Give again, word for word, each line below starting at the one that contains "Unmatched Location & Lifestyle" and ending at the one that contains "Beyond the park, Seven".
Information supplied: Begin
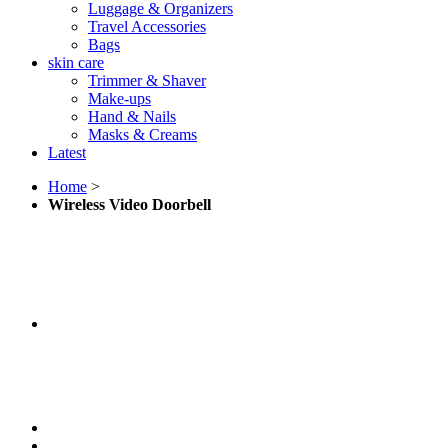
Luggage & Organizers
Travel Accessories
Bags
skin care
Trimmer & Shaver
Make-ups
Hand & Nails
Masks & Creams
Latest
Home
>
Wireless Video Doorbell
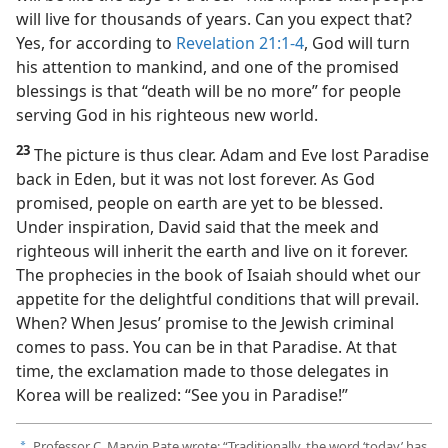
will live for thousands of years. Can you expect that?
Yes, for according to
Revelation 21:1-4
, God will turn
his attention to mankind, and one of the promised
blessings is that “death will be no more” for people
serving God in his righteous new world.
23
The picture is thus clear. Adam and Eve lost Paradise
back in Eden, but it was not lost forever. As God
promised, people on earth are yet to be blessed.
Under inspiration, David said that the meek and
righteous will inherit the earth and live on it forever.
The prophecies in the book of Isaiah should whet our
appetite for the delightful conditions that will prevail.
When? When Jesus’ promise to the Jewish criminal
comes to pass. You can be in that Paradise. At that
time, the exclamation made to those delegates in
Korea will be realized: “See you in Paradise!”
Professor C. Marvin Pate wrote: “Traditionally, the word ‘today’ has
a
Information supplied: End
Information supplied: Begin
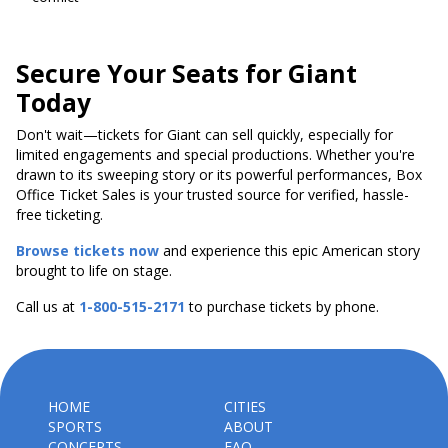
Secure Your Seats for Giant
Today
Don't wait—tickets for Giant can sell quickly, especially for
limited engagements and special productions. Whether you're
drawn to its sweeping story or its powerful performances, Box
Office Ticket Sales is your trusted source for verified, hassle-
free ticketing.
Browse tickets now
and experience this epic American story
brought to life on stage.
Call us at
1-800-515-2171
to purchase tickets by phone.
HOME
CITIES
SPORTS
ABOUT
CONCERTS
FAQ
Information supplied: End
Information supplied: Begin
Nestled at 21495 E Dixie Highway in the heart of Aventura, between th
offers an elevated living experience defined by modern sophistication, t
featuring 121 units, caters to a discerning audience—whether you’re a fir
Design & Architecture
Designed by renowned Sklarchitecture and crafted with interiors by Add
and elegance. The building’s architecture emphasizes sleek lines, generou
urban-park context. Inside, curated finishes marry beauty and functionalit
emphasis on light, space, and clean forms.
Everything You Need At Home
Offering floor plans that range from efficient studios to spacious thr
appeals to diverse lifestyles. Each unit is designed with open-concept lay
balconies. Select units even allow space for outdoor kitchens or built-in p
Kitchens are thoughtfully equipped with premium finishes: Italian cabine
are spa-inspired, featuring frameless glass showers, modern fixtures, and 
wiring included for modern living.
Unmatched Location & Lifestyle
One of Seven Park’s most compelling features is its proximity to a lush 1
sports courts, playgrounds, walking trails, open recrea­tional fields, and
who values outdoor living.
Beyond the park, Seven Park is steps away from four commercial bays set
Information supplied: End
**Task response**:
Unmatched Location & Lifestyle
One of Seven Park’s most compelling features is its proximity to a lush 1
sports courts, playgrounds, walking trails, open recrea­tional fields, and
who values outdoor living.
Beyond the park, Seven Park is steps away from four commercial bays set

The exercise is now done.